The latest Osler Deal Points Report reveals that while financing activity in Canada’s venture capital market grew significantly in 2025, the rebound was concentrated at the earliest and latest funding stages, with mid-stage ventures facing tougher conditions.

  • 2025 deal value rose 22% to $6.3 billion CAD with more up rounds
  • Early-stage rounds made up 70% of deals but only 16% of capital
  • Series B rounds saw higher down rounds and shifting board control

What happened

Osler’s 2025 Deal Points Report analyzed 140 preferred share financings the firm worked on, showing a 22 percent increase in deal value year-over-year to $6.3 billion CAD. The data spanned 686 preferred share financings from 2021 through 2025 and 240 convertible securities from 2024 and 2025, representing multi-billion-dollar transactions in Canada’s venture capital market.
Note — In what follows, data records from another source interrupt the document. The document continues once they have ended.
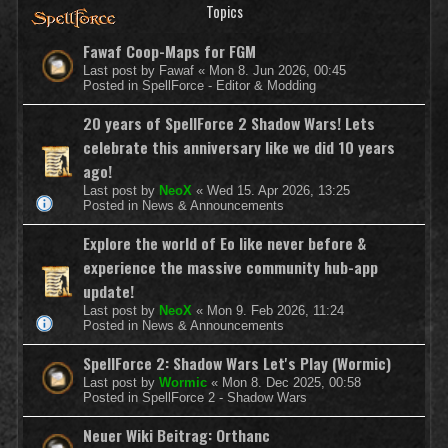
Topics
Fawaf Coop-Maps for FGM
Last post by
Fawaf
«
Mon 8. Jun 2026, 00:45
Posted in
SpellForce - Editor & Modding
20 years of SpellForce 2 Shadow Wars! Lets
celebrate this anniversary like we did 10 years
ago!
Last post by
NeoX
«
Wed 15. Apr 2026, 13:25
Posted in
News & Announcements
Explore the world of Eo like never before &
experience the massive community hub-app
update!
Last post by
NeoX
«
Mon 9. Feb 2026, 11:24
Posted in
News & Announcements
SpellForce 2: Shadow Wars Let's Play (Wormic)
Last post by
Wormic
«
Mon 8. Dec 2025, 00:58
Posted in
SpellForce 2 - Shadow Wars
Neuer Wiki Beitrag: Orthanc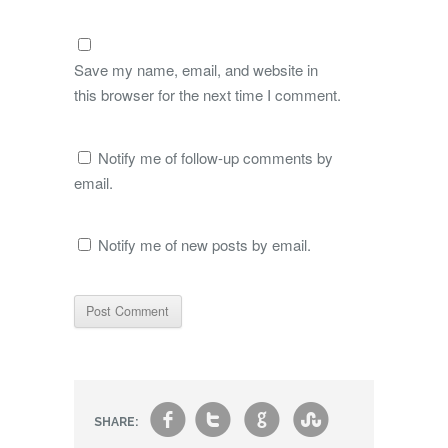
Save my name, email, and website in
this browser for the next time I comment.
Notify me of follow-up comments by
email.
Notify me of new posts by email.
f
t
g
s
SHARE: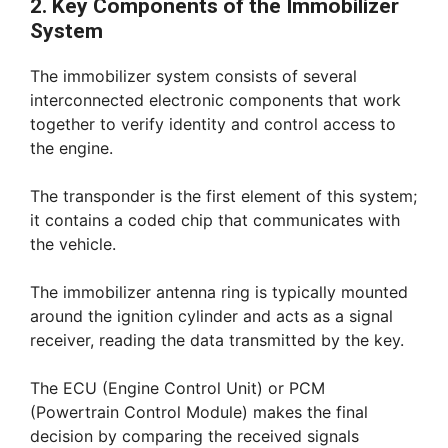
2. Key Components of the Immobilizer
System
The immobilizer system consists of several
interconnected electronic components that work
together to verify identity and control access to
the engine.
The transponder is the first element of this system;
it contains a coded chip that communicates with
the vehicle.
The immobilizer antenna ring is typically mounted
around the ignition cylinder and acts as a signal
receiver, reading the data transmitted by the key.
The ECU (Engine Control Unit) or PCM
(Powertrain Control Module) makes the final
decision by comparing the received signals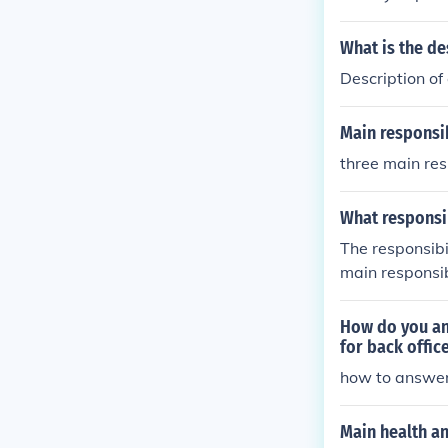
What is the de
Description of
Main responsib
three main res
What responsi
The responsibi
main responsib
How do you an
for back offic
how to answer
Main health an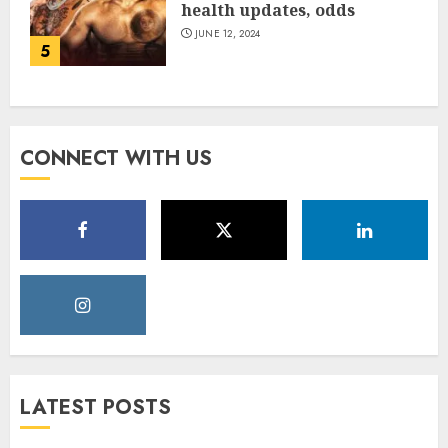
health updates, odds
JUNE 12, 2024
5
CONNECT WITH US
LATEST POSTS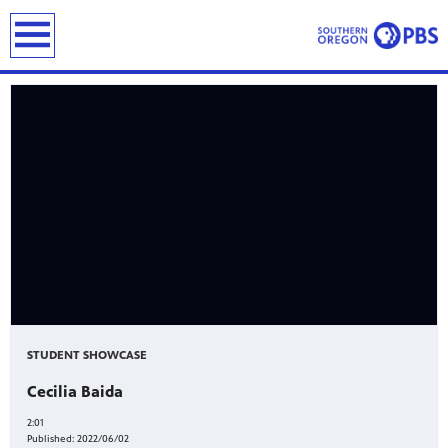
earch
STUDENT SHOWCASE
Cecilia Baida
2:01
Published:
2022/06/02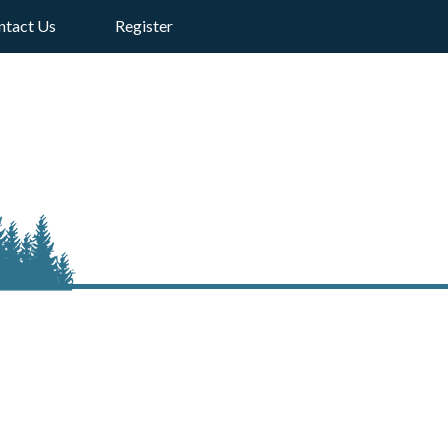
ntact Us
Register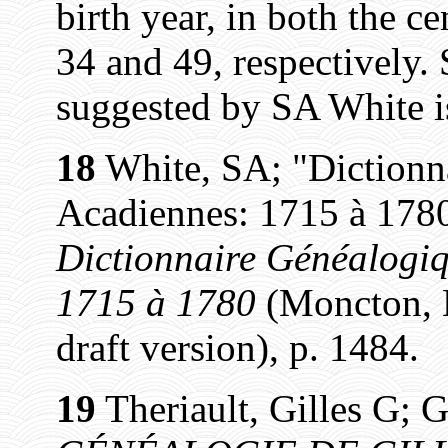
birth year, in both the c
34 and 49, respectively.
suggested by SA White i
18
White, SA; "Dictionn
Acadiennes: 1715 à 1780
Dictionnaire Généalogiq
1715 à 1780
(Moncton, N
draft version), p. 1484.
19
Theriault, Gilles G; G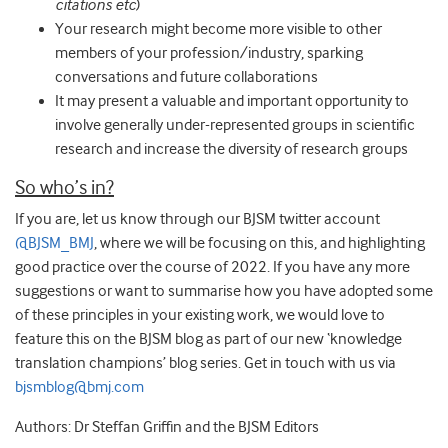
citations etc
)
Your research might become more visible to other
members of your profession/industry, sparking
conversations and future collaborations
It may present a valuable and important opportunity to
involve generally under-represented groups in scientific
research and increase the diversity of research groups
So who’s in?
If you are, let us know through our BJSM twitter account
@BJSM_BMJ
, where we will be focusing on this, and highlighting
good practice over the course of 2022. If you have any more
suggestions or want to summarise how you have adopted some
of these principles in your existing work, we would love to
feature this on the BJSM blog as part of our new ‘knowledge
translation champions’ blog series. Get in touch with us via
bjsmblog@bmj.com
Authors: Dr Steffan Griffin and the BJSM Editors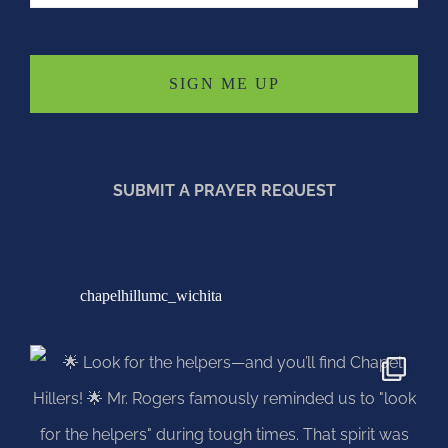
SUBMIT A PRAYER REQUEST
chapelhillumc_wichita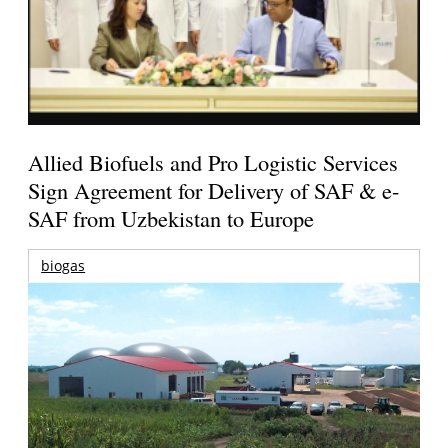
Allied Biofuels and Pro Logistic Services
Sign Agreement for Delivery of SAF & e-
SAF from Uzbekistan to Europe
biogas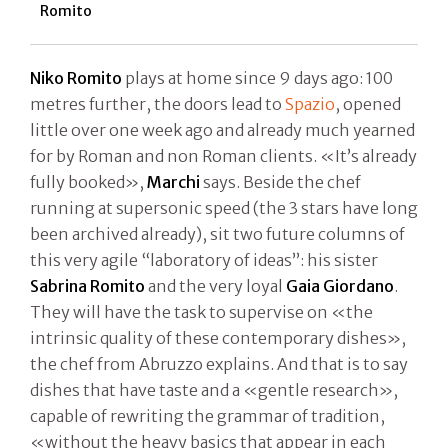
Romito
Niko Romito
plays at home since 9 days ago: 100
metres further, the doors lead to
Spazio
, opened
little over one week ago and already much yearned
for by Roman and non Roman clients. «It’s already
fully booked»,
Marchi
says. Beside the chef
running at supersonic speed (the 3 stars have long
been archived already), sit two future columns of
this very agile “laboratory of ideas”: his sister
Sabrina Romito
and the very loyal
Gaia Giordano
.
They will have the task to supervise on «the
intrinsic quality of these contemporary dishes»,
the chef from Abruzzo explains. And that is to say
dishes that have taste and a «gentle research»,
capable of rewriting the grammar of tradition,
«without the heavy basics that appear in each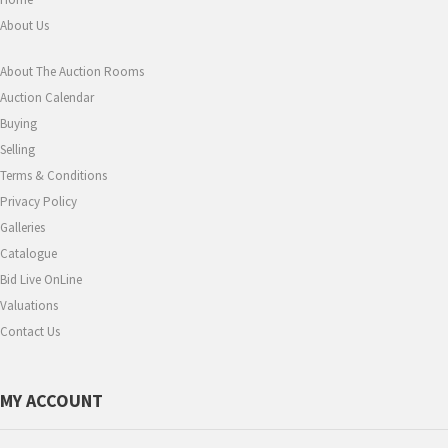
About Us
About The Auction Rooms
Auction Calendar
Buying
Selling
Terms & Conditions
Privacy Policy
Galleries
Catalogue
Bid Live OnLine
Valuations
Contact Us
MY ACCOUNT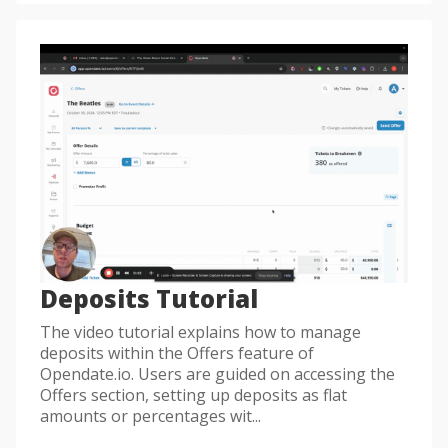
Deposits Tutorial
The video tutorial explains how to manage
deposits within the Offers feature of
Opendate.io. Users are guided on accessing the
Offers section, setting up deposits as flat
amounts or percentages wit...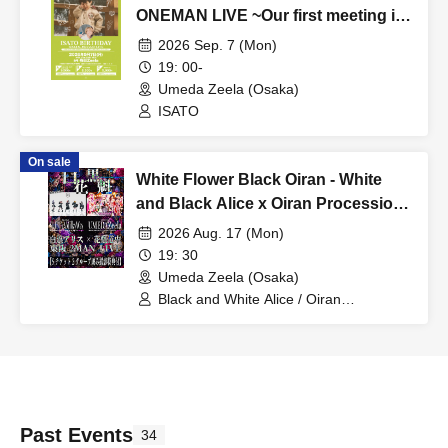
ONEMAN LIVE ~Our first meeting in
5 years is at a live music venue
2026 Sep. 7 (Mon)
where you can drink Shikuwasa
19: 00-
sour~
Umeda Zeela (Osaka)
ISATO
On sale
White Flower Black Oiran - White
and Black Alice x Oiran Procession
2MAN Tokyo Osaka Edition -
2026 Aug. 17 (Mon)
19: 30
Umeda Zeela (Osaka)
Black and White Alice / Oiran
Procession
Past Events
34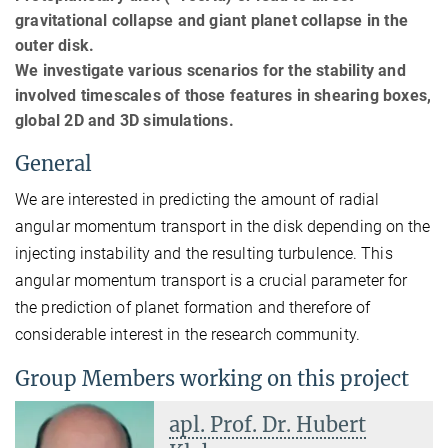
gravitational collapse and giant planet collapse in the
outer disk.
We investigate various scenarios for the stability and
involved timescales of those features in shearing boxes,
global 2D and 3D simulations.
General
We are interested in predicting the amount of radial
angular momentum transport in the disk depending on the
injecting instability and the resulting turbulence. This
angular momentum transport is a crucial parameter for
the prediction of planet formation and therefore of
considerable interest in the research community.
Group Members working on this project
apl. Prof. Dr. Hubert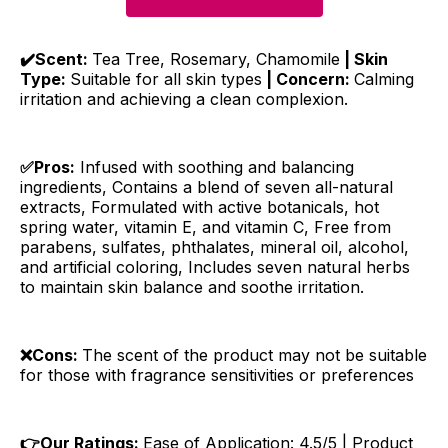
✔️Scent:
Tea Tree, Rosemary, Chamomile
| Skin
Type:
Suitable for all skin types
| Concern:
Calming
irritation and achieving a clean complexion.
✅Pros:
Infused with soothing and balancing
ingredients, Contains a blend of seven all-natural
extracts, Formulated with active botanicals, hot
spring water, vitamin E, and vitamin C, Free from
parabens, sulfates, phthalates, mineral oil, alcohol,
and artificial coloring, Includes seven natural herbs
to maintain skin balance and soothe irritation.
❌Cons:
The scent of the product may not be suitable
for those with fragrance sensitivities or preferences
👉Our Ratings:
Ease of Application: 4.5/5 | Product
The data revealed a recovery primarily at the earliest (seed and Series A) and latest (Series D and beyond) financing stages. Seed and Series A rounds accounted for 70 percent of deal volume but only 15.9 percent of invested capital. Meanwhile, Series D and later rounds reached 10 percent of deals and comprised 43.6 percent of capital deployed.

Why it matters

This uneven recovery highlights structural shifts in the Canadian startup financing landscape. Investors are writing smaller checks with more tailored terms at early stages, signaling a cautious approach to risk. At the same time, the rise of down rounds at Series B suggests increased pressure on startups transitioning from early growth to institutionalized ownership models, where investor control tends to increase.

Founders also benefited from reduced dilution across all stages in 2025, which may be attributed to either rising valuations with stable round sizes or smaller capital raises. Additionally, the growing role of secondaries in Series C and later rounds addresses liquidity challenges as companies remain private longer, providing early investors and founders opportunities for cashing out.

What to watch next

Stakeholders should monitor how the dynamic between financing volume and capital distribution evolves in 2026, especially whether mid-stage ventures regain momentum or continue facing valuation pressures. The persistence of secondaries and tailored deal terms could reshape startup capital strategies, balancing growth funding with liquidity needs.

The report’s insights underscore the importance of strategic governance transitions at the Series B stage, where founder influence generally declines. Founders and investors alike should watch for further shifts in deal structures and board control that may impact company trajectories as Canada’s venture ecosystem continues to mature.